#### TASK:
Could you restate, word for word, the line that has "descubrió la bestia que" and all lines following it through the end of the entries below?

#### Records from a data source:
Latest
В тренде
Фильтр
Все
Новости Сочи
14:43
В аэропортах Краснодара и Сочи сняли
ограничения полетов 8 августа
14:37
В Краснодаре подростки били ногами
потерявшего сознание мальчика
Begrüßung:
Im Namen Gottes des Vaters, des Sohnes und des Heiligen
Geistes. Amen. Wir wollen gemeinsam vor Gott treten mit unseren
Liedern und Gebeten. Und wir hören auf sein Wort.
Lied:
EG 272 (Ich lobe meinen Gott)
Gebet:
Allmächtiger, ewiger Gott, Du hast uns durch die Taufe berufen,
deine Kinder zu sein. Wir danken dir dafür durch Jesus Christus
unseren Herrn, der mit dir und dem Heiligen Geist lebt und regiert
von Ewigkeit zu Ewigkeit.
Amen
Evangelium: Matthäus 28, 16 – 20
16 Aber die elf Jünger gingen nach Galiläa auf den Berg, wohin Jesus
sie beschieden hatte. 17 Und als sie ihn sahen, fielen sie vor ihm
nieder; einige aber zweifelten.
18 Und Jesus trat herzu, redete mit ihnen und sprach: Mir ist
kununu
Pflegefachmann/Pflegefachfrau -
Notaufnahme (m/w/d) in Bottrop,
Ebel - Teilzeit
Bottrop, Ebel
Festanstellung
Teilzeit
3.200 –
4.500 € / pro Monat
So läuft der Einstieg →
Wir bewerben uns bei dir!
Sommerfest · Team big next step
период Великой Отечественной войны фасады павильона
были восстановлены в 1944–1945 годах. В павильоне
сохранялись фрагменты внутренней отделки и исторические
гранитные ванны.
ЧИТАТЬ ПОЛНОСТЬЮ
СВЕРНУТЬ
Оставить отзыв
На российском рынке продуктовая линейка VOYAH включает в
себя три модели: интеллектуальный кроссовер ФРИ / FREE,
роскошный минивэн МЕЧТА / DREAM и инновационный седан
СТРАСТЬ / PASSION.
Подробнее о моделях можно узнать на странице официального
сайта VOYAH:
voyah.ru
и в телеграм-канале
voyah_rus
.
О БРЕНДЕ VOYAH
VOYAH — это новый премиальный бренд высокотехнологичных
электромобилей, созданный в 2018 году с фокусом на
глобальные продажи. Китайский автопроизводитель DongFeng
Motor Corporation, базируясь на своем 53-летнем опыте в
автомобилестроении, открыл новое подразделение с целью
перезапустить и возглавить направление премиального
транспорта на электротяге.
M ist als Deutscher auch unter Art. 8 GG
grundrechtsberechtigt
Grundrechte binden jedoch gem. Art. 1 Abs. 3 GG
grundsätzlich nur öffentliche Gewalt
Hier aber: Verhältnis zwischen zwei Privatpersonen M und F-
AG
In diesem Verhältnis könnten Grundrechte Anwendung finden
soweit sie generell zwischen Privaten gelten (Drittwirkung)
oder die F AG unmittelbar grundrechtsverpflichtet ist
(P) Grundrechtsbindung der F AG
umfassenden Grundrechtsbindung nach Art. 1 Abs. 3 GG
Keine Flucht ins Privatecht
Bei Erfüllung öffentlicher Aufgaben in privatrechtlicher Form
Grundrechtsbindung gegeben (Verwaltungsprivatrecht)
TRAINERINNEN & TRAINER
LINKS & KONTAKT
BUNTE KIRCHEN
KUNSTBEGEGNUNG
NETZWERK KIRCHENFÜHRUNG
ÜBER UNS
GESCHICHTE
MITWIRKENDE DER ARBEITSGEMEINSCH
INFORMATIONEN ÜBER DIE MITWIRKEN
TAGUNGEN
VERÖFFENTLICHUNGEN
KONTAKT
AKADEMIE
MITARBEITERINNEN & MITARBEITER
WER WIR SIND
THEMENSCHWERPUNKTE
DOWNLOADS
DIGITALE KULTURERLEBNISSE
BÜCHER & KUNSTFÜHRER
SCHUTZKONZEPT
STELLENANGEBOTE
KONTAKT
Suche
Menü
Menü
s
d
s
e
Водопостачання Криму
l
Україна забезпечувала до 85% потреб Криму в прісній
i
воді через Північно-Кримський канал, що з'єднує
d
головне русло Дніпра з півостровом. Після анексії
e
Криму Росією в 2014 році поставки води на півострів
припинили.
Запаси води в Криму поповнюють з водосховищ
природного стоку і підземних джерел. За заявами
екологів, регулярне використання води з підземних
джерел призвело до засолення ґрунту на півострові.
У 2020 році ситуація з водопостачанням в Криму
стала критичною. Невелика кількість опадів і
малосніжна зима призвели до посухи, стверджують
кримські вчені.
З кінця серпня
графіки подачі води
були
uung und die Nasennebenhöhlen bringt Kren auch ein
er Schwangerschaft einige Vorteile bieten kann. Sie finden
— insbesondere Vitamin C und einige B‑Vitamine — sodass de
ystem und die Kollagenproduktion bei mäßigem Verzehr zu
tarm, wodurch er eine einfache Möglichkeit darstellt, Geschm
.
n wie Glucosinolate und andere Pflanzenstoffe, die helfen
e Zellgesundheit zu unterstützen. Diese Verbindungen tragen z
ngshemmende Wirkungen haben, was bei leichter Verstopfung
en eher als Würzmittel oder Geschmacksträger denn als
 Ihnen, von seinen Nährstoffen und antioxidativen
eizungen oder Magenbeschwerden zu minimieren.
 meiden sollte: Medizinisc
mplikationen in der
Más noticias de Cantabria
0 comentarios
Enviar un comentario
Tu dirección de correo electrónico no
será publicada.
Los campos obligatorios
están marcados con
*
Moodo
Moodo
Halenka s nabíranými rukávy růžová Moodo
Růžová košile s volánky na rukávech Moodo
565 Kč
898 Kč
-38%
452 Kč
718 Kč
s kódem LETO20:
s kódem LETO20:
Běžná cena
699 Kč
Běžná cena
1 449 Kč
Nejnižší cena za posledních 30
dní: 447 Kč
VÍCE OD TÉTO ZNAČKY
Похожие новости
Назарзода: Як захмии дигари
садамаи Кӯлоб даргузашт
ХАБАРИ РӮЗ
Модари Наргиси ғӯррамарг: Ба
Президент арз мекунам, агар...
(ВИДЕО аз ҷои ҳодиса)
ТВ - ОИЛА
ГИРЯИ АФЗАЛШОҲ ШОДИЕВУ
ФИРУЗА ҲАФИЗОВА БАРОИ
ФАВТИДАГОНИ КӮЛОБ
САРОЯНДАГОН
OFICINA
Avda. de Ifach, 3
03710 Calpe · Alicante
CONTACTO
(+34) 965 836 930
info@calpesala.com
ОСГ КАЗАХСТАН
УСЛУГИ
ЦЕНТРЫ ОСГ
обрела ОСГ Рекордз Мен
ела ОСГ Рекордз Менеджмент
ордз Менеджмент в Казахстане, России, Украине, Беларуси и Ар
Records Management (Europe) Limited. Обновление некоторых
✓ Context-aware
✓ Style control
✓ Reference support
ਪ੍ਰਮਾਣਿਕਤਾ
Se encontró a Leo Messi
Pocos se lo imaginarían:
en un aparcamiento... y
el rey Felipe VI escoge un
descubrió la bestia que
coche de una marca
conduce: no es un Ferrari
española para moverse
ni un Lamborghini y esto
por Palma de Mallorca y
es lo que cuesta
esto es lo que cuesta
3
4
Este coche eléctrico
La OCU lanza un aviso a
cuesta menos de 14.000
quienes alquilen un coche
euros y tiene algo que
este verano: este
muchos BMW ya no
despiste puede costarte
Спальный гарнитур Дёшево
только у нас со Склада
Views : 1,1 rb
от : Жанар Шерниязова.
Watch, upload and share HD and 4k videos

#### RESPONSE TO THE EXERCISE:
descubrió la bestia que
coche de una marca
conduce: no es un Ferrari
española para moverse
ni un Lamborghini y esto
por Palma de Mallorca y
es lo que cuesta
esto es lo que cuesta
3
4
Este coche eléctrico
La OCU lanza un aviso a
cuesta menos de 14.000
quienes alquilen un coche
euros y tiene algo que
este verano: este
muchos BMW ya no
despiste puede costarte
Спальный гарнитур Дёшево
только у нас со Склада
Views : 1,1 rb
от : Жанар Шерниязова.
Watch, upload and share HD and 4k videos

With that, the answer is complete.